Marcar como pregunta frecuente algo que el visitante no ve es una violación explícita de las políticas de datos estructurados de Google. Y lo escribimos dos líneas debajo de un comentario nuestro que advertía exactamente de no hacerlo.
Nuestra portada tiene un desplegable con dieciséis entregables. Solo el primero llegaba al HTML: los otros quince se creaban al hacer clic. Para un buscador y para una IA, quince descripciones ya redactadas y revisadas no existían.
Se arregla con un cambio de una línea: renderizar siempre el contenido y ocultarlo con CSS en vez de no crearlo.
Tres de los ocho fallos los provocamos nosotros ese mismo día. Al pre-renderizar la portada, cada dirección inventada pasó a servir la portada entera —24.000 caracteres duplicados en cada URL falsa—. Los datos estructurados y las preguntas inventadas también son nuestros, de esa misma mañana. Una auditoría después de tocar cosas no es opcional: es parte de tocarlas.
Dábamos por hecho que React nos hacía invisibles para Google. Era falso, y comprobarlo costó dos minutos. Si no llegamos a mirar la captura del rastreador, habríamos dedicado el día a arreglar algo que funcionaba.
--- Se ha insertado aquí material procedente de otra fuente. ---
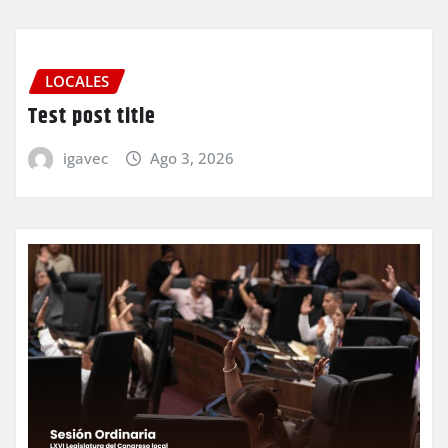
LOCALES
Test post title
igavec
Ago 3, 2026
Abrimos la puerta a los rastreadores de IA y les pusimos contenido legible. Pero nuestro servidor no registraba las visitas, así que no había forma de saber si entraban de verdad. Activar ese registro fue la última tarea del día, y probablemente la más importante: es la diferencia entre medir y suponer.
| Qué | Antes | Después |
|---|---|---|
| Rastreadores de IA | Bloqueados | Permitidos |
| Texto legible sin JavaScript | 0 | 24.813 |
| Errores en robots.txt | 41 | 0 |
| Sitemap | No existía | Enviado |
| Versiones indexadas de la portada | 4 | 1 |
| Precio declarado a las máquinas | 0 € | 4,90–210,90 € |
| Preguntas frecuentes declaradas | 3 inventadas | 13 reales |
| Rutas inventadas | Servían la portada | 404 |
Qué no vamos a prometerte. Nada de esto trae visitas por sí solo. Arreglar la casa no hace que venga gente: hace que, cuando venga, encuentre algo. Nuestro dominio tiene semanas y cero enlaces entrantes; lo honesto es decir que esto se nota en meses, no en días, y que la parte que de verdad trae tráfico es publicar cosas que la gente busque.